Triton Poker continues to carve out a different path from the mundane after announcing an innovative new concept for their £1m Triton Million event in London.
The little hand points to the ‘two’, big to the ‘one’. A cadaverous man with gecko eyes, with more grey hair sprouting out of his ears than on his head, munches on a parsnip, Father’s Day card standing like a paper rocket in the middle of the table.
As he gestures with his hands, Italian style, I wonder what he would say if I told him that a bunch of people were preparing to pay £1m to play in a poker tournament. His parsnip would hit his wife like a hammer. It’s as unbelievable as learning the queen’s crown is made out of fingers and toes, and yet it’s happening, and in her backyard.
The Park Lane Hilton in London (the purple space on Monopoly you all want to buy) will supply the decadence and decanters; Triton provides the players.
The name of the £1,050,000 buy-in tournament is Triton Million: a Helping Hand for Charity, and it’s one of seven high stakes tournaments forming the Triton Poker Super High Roller Series London 28 July – 8 August.
It’s the fifth time poker players have been asked to pay more than $1m to compete in a poker tournament, and with current XE rates converting £1,050,000 to $1,319,938 – it’s going to be a record-breaker.
Here are the previous four $1m+ events:
2012: $1m buy-in Big One for One Drop – Antonio Esfandiari ($18,346,673)
2014: $1m buy-in Big One for One Drop – Dan Colman ($15,306,668)
2016: €1m buy-in One Drop Extravaganza – Elton Tsang ($12,248,912)
2018: $1m buy-in Big One for One Drop – Justin Bonomo ($10,000,000)
After pros won the first two events, the non-pros complained that things had gotten too serious with hoodies, scarves, and excessive tanking making them want to have sex with a porcupine. In 2016, things changed, the organisers banned the pros, and the numbers dwindled. Last year, things went back to normal, and once again, you had a pro-heavy field, and shorter than in previous years.
Triton wants to balance the seesaw, and to do so they are making the event ‘invite only,’ with all invites going to non-professionals. Each non-professional can invite a guest (numbers permitting), and that guest can either be a pro or ‘guest’.

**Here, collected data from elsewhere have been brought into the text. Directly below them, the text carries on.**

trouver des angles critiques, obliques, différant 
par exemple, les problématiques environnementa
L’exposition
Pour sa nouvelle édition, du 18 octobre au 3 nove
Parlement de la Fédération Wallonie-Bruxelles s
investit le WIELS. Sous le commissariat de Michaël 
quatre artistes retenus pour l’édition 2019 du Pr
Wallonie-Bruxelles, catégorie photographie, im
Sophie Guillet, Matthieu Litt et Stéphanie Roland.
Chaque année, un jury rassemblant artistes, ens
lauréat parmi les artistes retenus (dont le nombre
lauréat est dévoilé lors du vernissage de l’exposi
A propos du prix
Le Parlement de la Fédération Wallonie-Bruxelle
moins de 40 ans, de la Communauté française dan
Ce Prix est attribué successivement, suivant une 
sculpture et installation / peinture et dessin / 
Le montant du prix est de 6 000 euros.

During Day 1, Triton plans to keep the pros/guests and non-pros apart, 100% for the first six levels, and then as balanced as possible for the remainder of the day. Day 2 sees all players merge into a single mass.
Other changes include a rule that insists that everyone starts the tournament on time, apparel that covers the neck or face is out, and the final nine must wear a formal suit.
Triton is donating the $50,000 entry fee to three charities: Raising for Effective Giving (REG), Caring for Children Foundation and Healthy Hong Kong. With the previous seven-figure buy-in tournaments averaging 36-entrants, Triton can raise $1.8m for charity.
The Triton crew have sent ravens to the non-professional side of the high roller hierarchy, and the confirmations have begun.
Here’s what we know so far:
Paul Phua & Tom Dwan
Stanley Choi & David Peters
Wai Kin Yong & Rui Cao
The Triton Poker Super High Roller Series London will consist of seven tournaments.